Court returns City of Tartu appeal of pulp mill plan ({{commentsTotal}})

Protest in support of protecting the Emajõgi River in Tartu on Saturday. May 19, 2018.
Protest in support of protecting the Emajõgi River in Tartu on Saturday. May 19, 2018. Source: Aili Vahtla/ERR

Tallinn Administrative Court on Wednesday returned without review an appeal by the City of Tartu over the initiation of the national designated spatial plan in connection with the construction of a pulp mill in Southern Estonia, as according to the court, the city lacks grounds for the right of appeal and the complaint is premature.

The court ruled that the initiation of the procedure of the national designated spatial plan does not infringe on the rights of the Tartu city government.

The initiation of the procedure of the national designated spatial plan does not necessarily bring with it the adption of a national designated spatial plan and construction of the mill, the court found.

The City of Tartu will be able to contest the decision to adopt a national designated spatial plan in the future, should the planning procedure reach that point. The city has no right, however, to demand the termination of a planning procedure initiated based on public interest, the court said.

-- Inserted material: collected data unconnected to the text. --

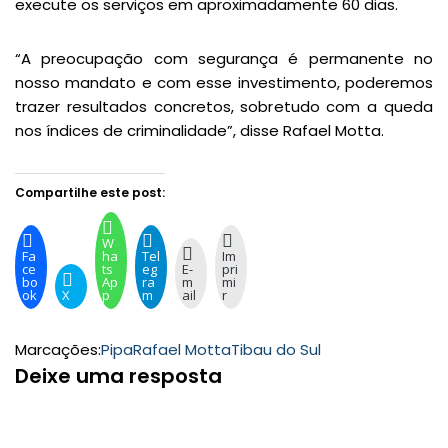
execute os serviços em aproximadamente 60 dias.
“A preocupação com segurança é permanente no
nosso mandato e com esse investimento, poderemos
trazer resultados concretos, sobretudo com a queda
nos índices de criminalidade”, disse Rafael Motta.
Compartilhe este post:
W
Fa
ha
Tel
Im
ce
ts
eg
E-
pri
bo
Ap
ra
m
mi
ok
X
p
m
ail
r
Marcações:
Pipa
Rafael Motta
Tibau do Sul
Deixe uma resposta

The administrative court explined that it isn't possible at this stage to claim that the initiation of the procedure of the national designated spatial plan will inevitably lead to an infringement on the city's rights.

The City of Tartu claimed in its appeal that the wrong kind of planning procedure had been chosen for the planning of the location of the proposed mill, and that a substantive preliminary selection of the location had been made before the procedure of the national designated spatial plan was launched.

The city argued that the conduct of a procedure of a national designated spatial plan without the proper legal grounds unjustifiably infringes on the city's right to self-government and that the establishment of the mill will entail a substantial negative environmental impact that will be expressed in the city of Tartu.

The returning of the complaint does not strip the filing party of the right to take the matter to court again, as a returned complaint is deemed as never having been handled by the court.

Previously, two environmental organisations — the nonprofits Eesti Metsa Abiks (Helping Estonia's Forests) and Emajõe Kaitseselts (Emajõgi Protective Association) — have contested the same government order. Both appeals were likewise returned by the court without review.

The court's ruling to return a complaint can be appealed within 15 days.